Accounting for leases in Mexico


​published on 17 June 2021 | Reading time approx. 2 minutes

by Jan Adams

Under the new mexican accounting standard NIF D5, lessees are required to recognise in their balance sheets assets and liabilities arising from most leases. With such changes effective for financial years starting from 2019, this has already led to significant changes in the balance sheets of companies in mexico over the last two years.



Objective of the NIF D5

In order to provide users of financial statements of companies in Mexico with a more accurate view of the net assets, financial position and results of operations, the principles for the recognition, measurement and disclosure of leases have been revised.

Scope of application of the NIF D5

In principle, all leases, with the exception of very few special cases, are covered by the new standard. The new standard does not apply to the accounting for leases that are of short-term nature (< 1 year) and/or where the underlying asset is of low value.

Most common types of lease in Mexico

The majority of medium-sized companies with foreign capital should consider the following types of lease:

  • Lease of land;
  • Lease of buildings;
  • Lease of machinery;
  • Lease of vehicles.


The lease is accounted for by calculating the present value of the lease. In this process, the future lease payments are discounted over the term of the contract using a discount rate at the market level. The present value calculated in this manner is considered the historical cost of the so-called value in use at the date of contract conclusion. At the same time, a lease liability is recognised on the liabilities side in the same amount. The subsequent measurement on the asset side is carried out based on the straight-line depreciation of the asset over the term of the lease. On the liabilities side, the liability is reduced – in most cases – by payment of the monthly lease and increased by the interest expense arising from the present value method. Assets and liabilities therefore generally do not reduce each other by the same amount, but they no longer have a carrying amount at the end of the contract period.

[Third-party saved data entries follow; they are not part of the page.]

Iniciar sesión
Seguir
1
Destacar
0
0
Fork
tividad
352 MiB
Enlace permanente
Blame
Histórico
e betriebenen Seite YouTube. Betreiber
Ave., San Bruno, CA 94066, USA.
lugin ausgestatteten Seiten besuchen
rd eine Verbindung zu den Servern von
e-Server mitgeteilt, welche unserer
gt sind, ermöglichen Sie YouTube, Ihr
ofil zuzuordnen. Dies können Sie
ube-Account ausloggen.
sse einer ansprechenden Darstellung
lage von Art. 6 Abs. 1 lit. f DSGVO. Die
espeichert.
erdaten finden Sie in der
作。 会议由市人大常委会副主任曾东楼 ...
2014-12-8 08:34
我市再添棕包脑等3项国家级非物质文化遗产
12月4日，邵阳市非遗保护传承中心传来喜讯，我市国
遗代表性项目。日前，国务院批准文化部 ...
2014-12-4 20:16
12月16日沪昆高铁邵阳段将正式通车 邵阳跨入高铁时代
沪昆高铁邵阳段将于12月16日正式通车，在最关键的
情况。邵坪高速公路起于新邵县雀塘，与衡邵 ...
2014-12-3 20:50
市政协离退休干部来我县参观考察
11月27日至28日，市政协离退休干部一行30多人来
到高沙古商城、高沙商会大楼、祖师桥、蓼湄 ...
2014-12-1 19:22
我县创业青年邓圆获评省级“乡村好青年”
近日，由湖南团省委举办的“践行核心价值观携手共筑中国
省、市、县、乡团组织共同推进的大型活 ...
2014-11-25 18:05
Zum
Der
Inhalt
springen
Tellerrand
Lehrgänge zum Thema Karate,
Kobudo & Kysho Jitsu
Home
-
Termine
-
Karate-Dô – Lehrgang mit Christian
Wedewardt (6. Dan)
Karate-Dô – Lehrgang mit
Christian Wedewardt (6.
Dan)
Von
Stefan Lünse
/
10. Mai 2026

Challenges in practice in Mexico

In general, it should be noted that accounting in Mexico is very rarely done based on Mexican commercial law. Accountants in Mexico rather tend to resort to tax laws, which means that accounting amendments and more complex issues such as lease are considered locally on an isolated basis only in very few cases. In the case of lease, this is aggravated by the fact that this approach to the accounting treatment does not apply under Mexican tax laws and here the monthly lease expenses are taken into account for tax purposes. This becomes problematic for foreign corporate groups that prepare their financial statements according to the International Financial Reporting Standards (IFRS). This is because IFRS 16 has been adopted in Mexico as a word-for-word version in the form of NIF D5. Local financial statements that are consolidated into group financial statements must therefore comply with the new lease standard. Failure to comply with it often results in issuing qualified audit opinions, at least in the local financial statements, due to the significant amounts involved in the leases.


Especially for German medium-sized groups with subsidiaries in Mexico, it is a challenge to be able to implement all accounting standards and amendments worldwide across the group without loss of quality. Alone due to the geographical distance to Mexico, there is a great risk, especially in view of the still relatively new lease standard, that the local accounting department does not have the necessary expertise to introduce such accounting measures, which have an impact on the entire group, promptly and without any problems. To ensure that the bookkeeping and accounting processes run smoothly, it is recommended that the company have an always up-to-date accounting manual in place, which ideally should also be available in Spanish to the subsidiary. Regular training of local staff with practice-oriented case studies should also be daily fare.


However, the following aspects also need to be mentioned:

The net effect on the income statement (depreciation and interest) for standard lease contracts is almost identical to the previous method of accounting for monthly lease expenses and thus has no significant impact on the result. The extension of the balance sheet to include the recognition on the asset and liabilities side alone changes companies' key figures as a result of the new accounting approach. Also corporate groups that continue to prepare their accounts in Germany in accordance with the German Commercial Code (HGB) do not have to fear any effects if the new lease standard is not applied, as the tax decrees related to leases distinguishing between operating and finance leases continue to apply under German commercial law.